The common thread across all of these approaches is the same problem: how do you run multiple isolated workloads on shared infrastructure without them interfering with each other? FreeBSD jails solved it with BSD kernel primitives. Linux solved it with namespaces and cgroups. Windows solved it with its own kernel objects and optionally Hyper-V. WASM solves it at the language runtime level, independent of the OS entirely. Docker’s dominance reflects that Linux became the default server platform, not that the container concept itself is Linux-specific.

Takeaways

Consider what deploying a Python web application with a PostgreSQL database looks like using everything in this lecture. You write a Dockerfile starting from python:3.12-slim, copy requirements.txt first, run pip install, then copy the rest of the source code. That ordering is deliberate: it keeps the install layer cached across code changes, so rebuilds are fast. You add a HEALTHCHECK instruction so the container does not report healthy until the application is actually serving requests, and you switch to a non-root appuser before the CMD so the runtime process has minimal privileges.

In compose.yml you declare two services: web and database.
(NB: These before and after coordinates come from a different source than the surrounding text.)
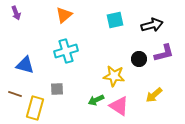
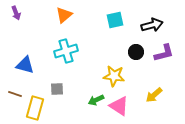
black circle: moved 3 px left, 7 px up
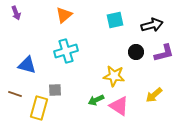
blue triangle: moved 2 px right
gray square: moved 2 px left, 1 px down
yellow rectangle: moved 4 px right
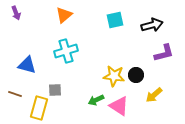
black circle: moved 23 px down
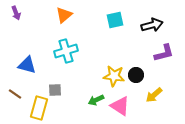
brown line: rotated 16 degrees clockwise
pink triangle: moved 1 px right
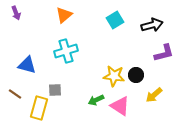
cyan square: rotated 18 degrees counterclockwise
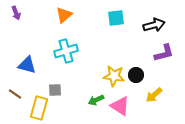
cyan square: moved 1 px right, 2 px up; rotated 24 degrees clockwise
black arrow: moved 2 px right
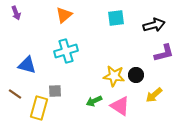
gray square: moved 1 px down
green arrow: moved 2 px left, 1 px down
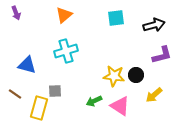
purple L-shape: moved 2 px left, 2 px down
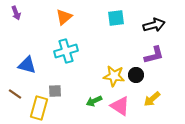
orange triangle: moved 2 px down
purple L-shape: moved 8 px left
yellow arrow: moved 2 px left, 4 px down
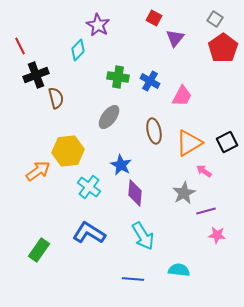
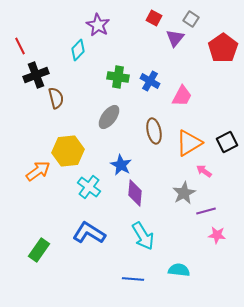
gray square: moved 24 px left
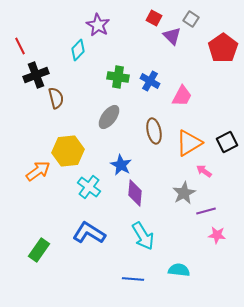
purple triangle: moved 3 px left, 2 px up; rotated 24 degrees counterclockwise
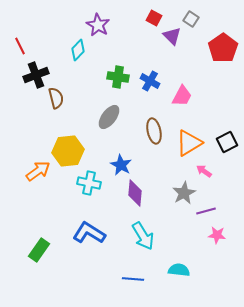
cyan cross: moved 4 px up; rotated 25 degrees counterclockwise
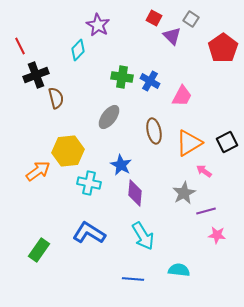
green cross: moved 4 px right
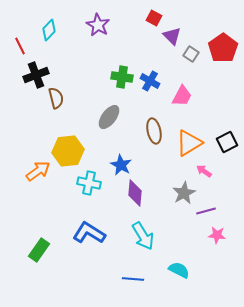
gray square: moved 35 px down
cyan diamond: moved 29 px left, 20 px up
cyan semicircle: rotated 20 degrees clockwise
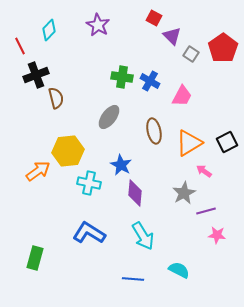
green rectangle: moved 4 px left, 8 px down; rotated 20 degrees counterclockwise
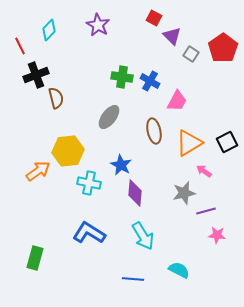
pink trapezoid: moved 5 px left, 5 px down
gray star: rotated 15 degrees clockwise
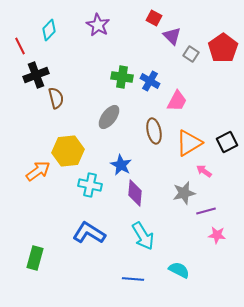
cyan cross: moved 1 px right, 2 px down
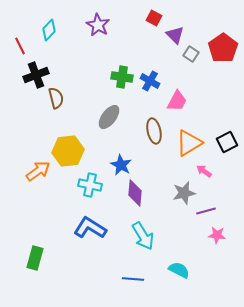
purple triangle: moved 3 px right, 1 px up
blue L-shape: moved 1 px right, 5 px up
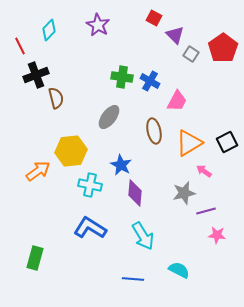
yellow hexagon: moved 3 px right
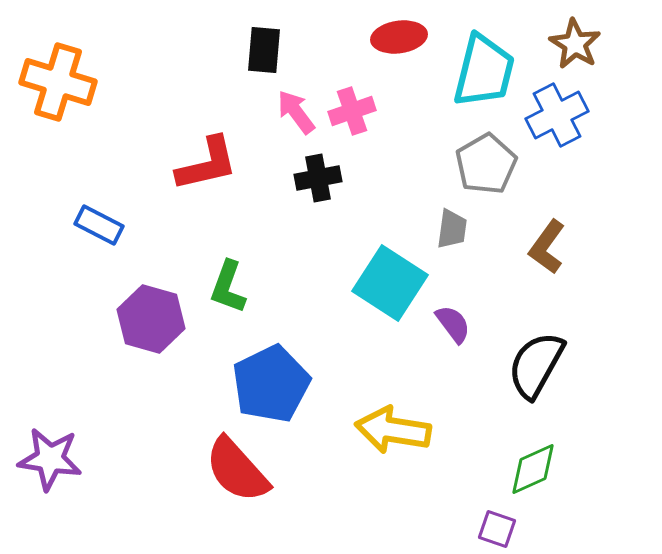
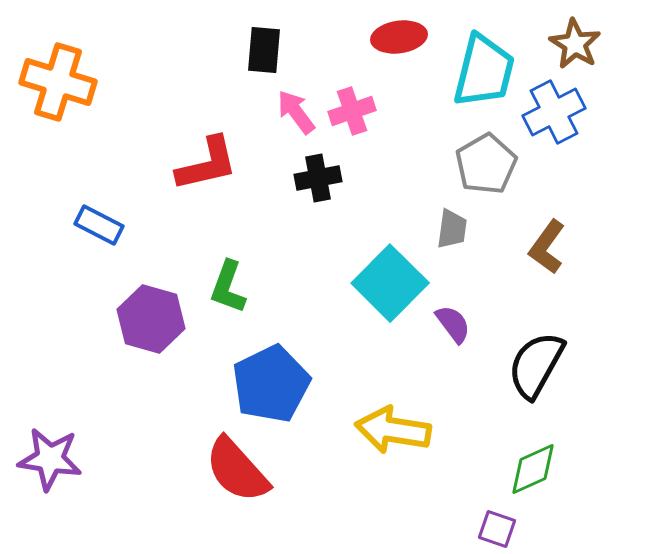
blue cross: moved 3 px left, 3 px up
cyan square: rotated 12 degrees clockwise
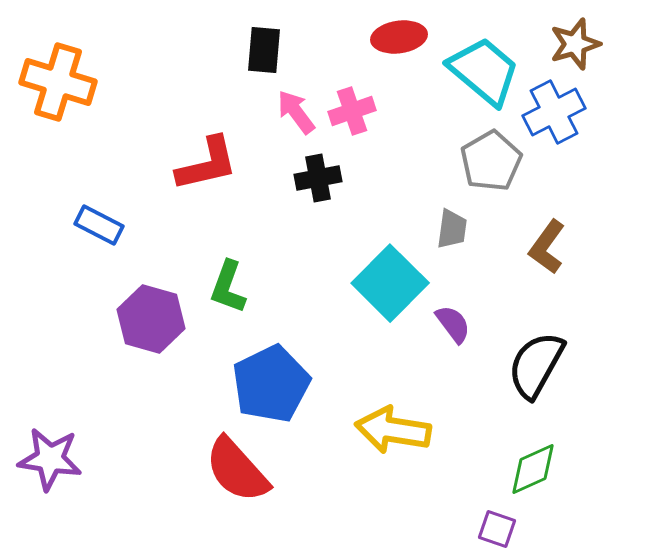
brown star: rotated 24 degrees clockwise
cyan trapezoid: rotated 64 degrees counterclockwise
gray pentagon: moved 5 px right, 3 px up
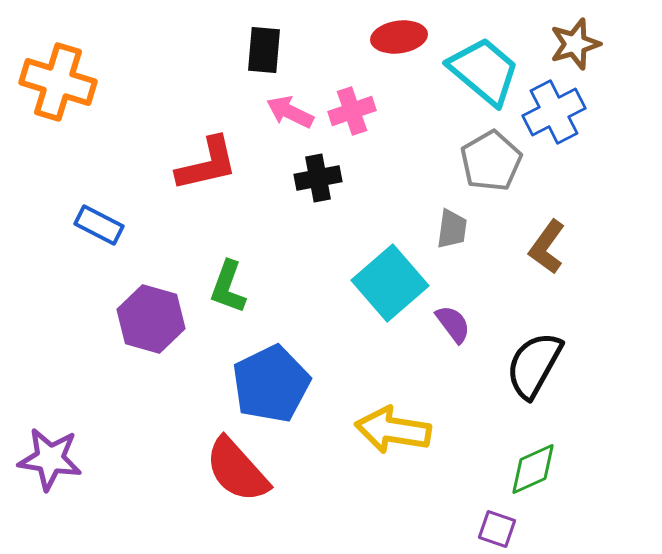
pink arrow: moved 6 px left; rotated 27 degrees counterclockwise
cyan square: rotated 4 degrees clockwise
black semicircle: moved 2 px left
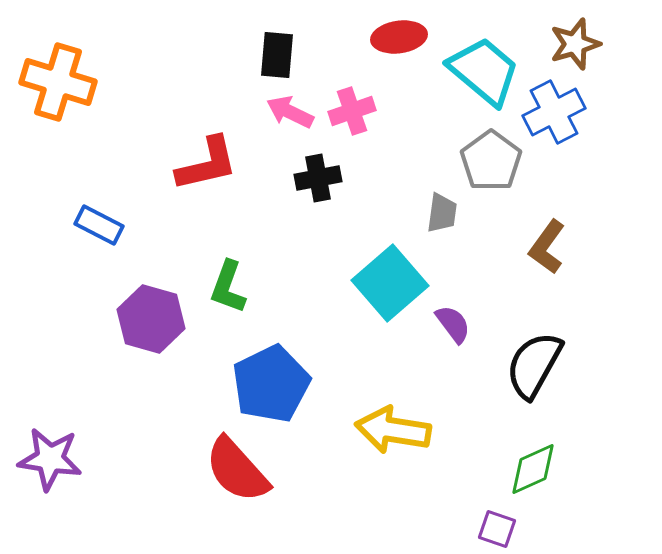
black rectangle: moved 13 px right, 5 px down
gray pentagon: rotated 6 degrees counterclockwise
gray trapezoid: moved 10 px left, 16 px up
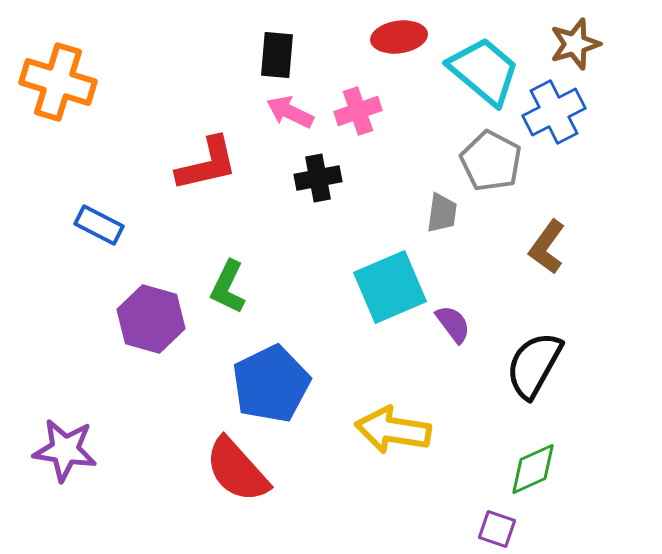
pink cross: moved 6 px right
gray pentagon: rotated 8 degrees counterclockwise
cyan square: moved 4 px down; rotated 18 degrees clockwise
green L-shape: rotated 6 degrees clockwise
purple star: moved 15 px right, 9 px up
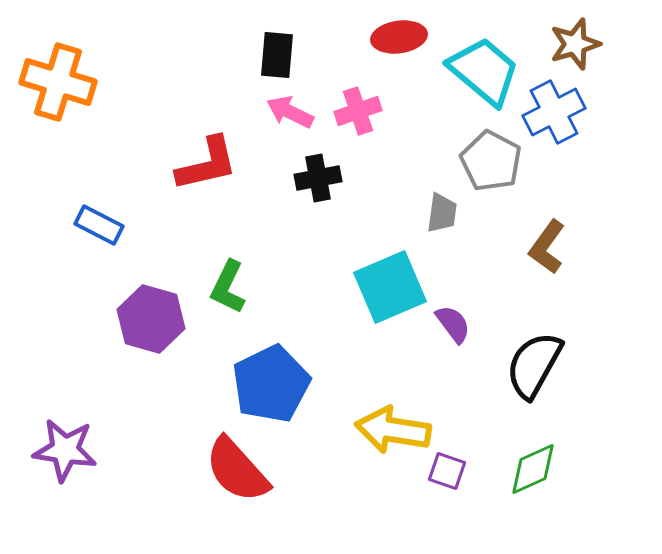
purple square: moved 50 px left, 58 px up
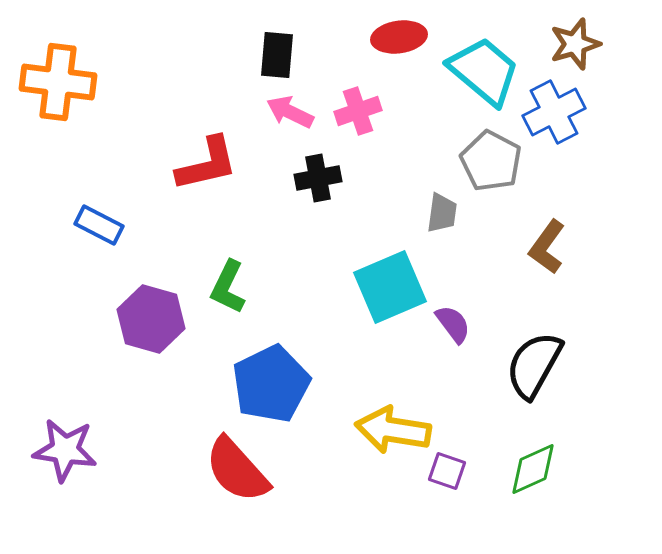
orange cross: rotated 10 degrees counterclockwise
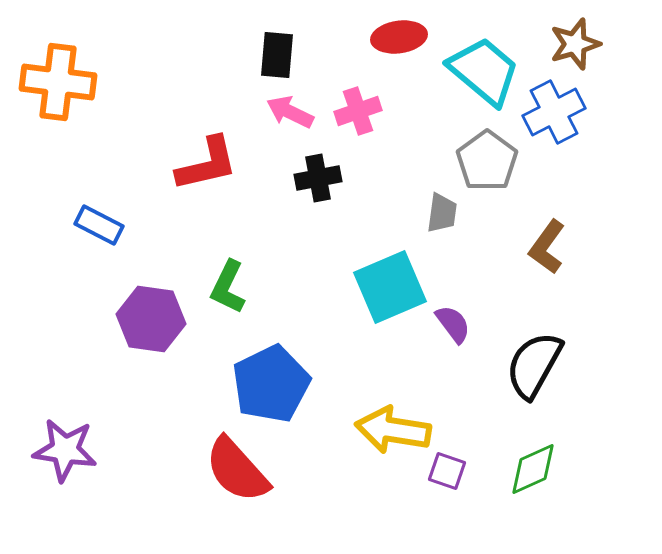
gray pentagon: moved 4 px left; rotated 8 degrees clockwise
purple hexagon: rotated 8 degrees counterclockwise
Compose creates a user-defined bridge network for the project and attaches both services to it, so web can connect to database by hostname without any manual network configuration. The database service uses a named volume for its data files so they survive container replacement. The web service declares depends_on with condition: service_healthy to wait for the database before starting. You bring everything up with docker compose up --build -d and follow startup with docker compose logs -f.

When it is time to deploy, you tag the image with a specific version like 1.3.0 and push it to GHCR. On the target server, docker compose pull fetches the new image, and docker compose up -d replaces the running container while leaving the named volume intact. The data never lived in the container, so the replacement is clean. Rolling back means pulling the previous tag and doing the same thing in reverse.
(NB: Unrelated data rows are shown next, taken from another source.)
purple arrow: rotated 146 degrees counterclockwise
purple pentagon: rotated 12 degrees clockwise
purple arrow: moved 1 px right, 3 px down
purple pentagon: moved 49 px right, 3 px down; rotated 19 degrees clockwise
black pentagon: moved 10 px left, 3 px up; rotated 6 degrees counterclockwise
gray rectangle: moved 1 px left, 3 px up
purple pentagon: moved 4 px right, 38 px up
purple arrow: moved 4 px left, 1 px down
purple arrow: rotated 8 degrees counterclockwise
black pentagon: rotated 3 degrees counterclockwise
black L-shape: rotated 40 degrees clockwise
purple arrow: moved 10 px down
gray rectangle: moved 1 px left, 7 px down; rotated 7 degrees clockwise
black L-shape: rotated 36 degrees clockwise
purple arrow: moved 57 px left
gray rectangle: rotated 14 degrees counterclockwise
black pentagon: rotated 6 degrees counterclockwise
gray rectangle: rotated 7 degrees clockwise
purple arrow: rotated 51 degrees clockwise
The container model introduces a clean separation of concerns: the image is the immutable artifact, the container is the ephemeral runtime instance, volumes hold the state that outlives any individual instance, and registries distribute images wherever they need to run. That separation is also what makes version upgrades and rollbacks straightforward: you are not modifying a running system; you are swapping one image for another while the data stays put.

What containers do not replace is the need to understand the underlying systems. All of this works because Linux provides namespaces and cgroups. On macOS or Windows, a Linux VM sits between you and those kernel features, even if the tools hide it. Other platforms solve the same isolation problem differently: FreeBSD with jails, Windows with its own kernel primitives, and WebAssembly by stepping outside the OS model entirely. Docker’s dominance reflects Linux’s dominance on servers, not the universality of the specific mechanism.